[RECORDS FOR THIS TASK — start]

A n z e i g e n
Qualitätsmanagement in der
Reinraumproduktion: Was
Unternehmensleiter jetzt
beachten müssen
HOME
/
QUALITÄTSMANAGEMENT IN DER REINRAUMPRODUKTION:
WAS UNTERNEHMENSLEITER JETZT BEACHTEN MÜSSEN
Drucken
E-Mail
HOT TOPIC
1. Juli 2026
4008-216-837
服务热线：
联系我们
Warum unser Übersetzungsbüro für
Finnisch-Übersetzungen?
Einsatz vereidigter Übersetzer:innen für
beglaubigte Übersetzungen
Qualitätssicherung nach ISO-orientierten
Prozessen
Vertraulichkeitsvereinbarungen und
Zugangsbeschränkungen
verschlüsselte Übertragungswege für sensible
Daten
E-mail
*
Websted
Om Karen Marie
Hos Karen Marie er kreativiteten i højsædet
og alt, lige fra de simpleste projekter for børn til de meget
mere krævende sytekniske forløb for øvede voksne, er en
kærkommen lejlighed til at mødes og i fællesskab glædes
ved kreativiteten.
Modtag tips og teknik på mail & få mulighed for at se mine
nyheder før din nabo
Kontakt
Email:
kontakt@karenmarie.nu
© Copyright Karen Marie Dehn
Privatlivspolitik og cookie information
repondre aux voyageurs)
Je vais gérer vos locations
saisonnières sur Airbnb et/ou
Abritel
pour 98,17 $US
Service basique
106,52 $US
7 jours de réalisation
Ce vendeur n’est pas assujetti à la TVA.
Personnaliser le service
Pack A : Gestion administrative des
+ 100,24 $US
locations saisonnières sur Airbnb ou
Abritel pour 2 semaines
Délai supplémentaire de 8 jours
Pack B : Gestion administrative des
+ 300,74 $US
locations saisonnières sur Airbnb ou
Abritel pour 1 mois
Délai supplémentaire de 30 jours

[RECORDS FOR THIS TASK — finish]

WHAT YOU ARE ASKED TO DO
Tally the lines above that include "jours", and reply with only the tally.

OUTPUT OF THE EXERCISE
3